A New Function of Granulocyte Colony-stimulating Factor (G-CSF): Suppression of Cell Proliferation in Uterine Endometrial Carcinoma

Granulocyte colony-stimulating factor (G-CSF) is cytokine which belongs to the family of colony-stimulating factors and recombinant human G-CSF has been widely used in clinical practice for treating patients with neutropenia for over 20 years. Recently, it has also seen use in assisted reproductive technology (ART) treatment based on the hypothesis that G-CSF might help the uterine endometrium proliferate and prepare for implantation. However, the risk of this treatment has not been fully assessed yet and there is a potential complication with its usage.

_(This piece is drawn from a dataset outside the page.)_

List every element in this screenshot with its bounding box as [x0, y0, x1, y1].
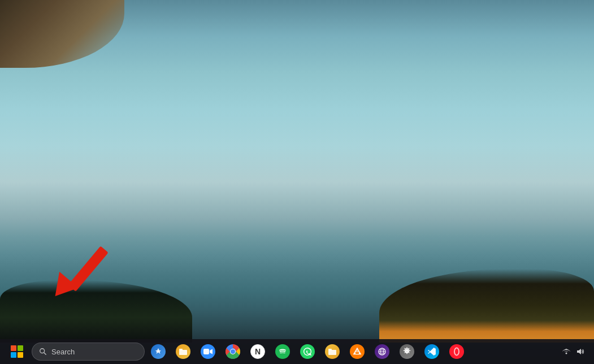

It has been reported that G-CSF stimulates cell proliferation in hematopoietic cells and various other cell types, including cancer cells, suggesting that repeated local G-CSF administration into the uterine cavity might raises the risk of contracting uterine endometrial carcinoma. Based on this hypothesis, we assessed the effect of G-CSF on human uterine carcinoma cell proliferation, using cell lines. Our study showed that G-CSF administration produced dose-dependent suppression of proliferation of human uterine endometrial carcinoma cells through a G-CSF receptor-independent mechanism via a part of mitogen-activated protein kinase (MAPK) signaling pathway. While further studies will be needed to confirm G-CSFs efficacy in improving the outcomes of ART treatment, our data at least suggests that repeated G-CSF administration does not increase the risk of uterine endometrial carcinoma and may even lower it.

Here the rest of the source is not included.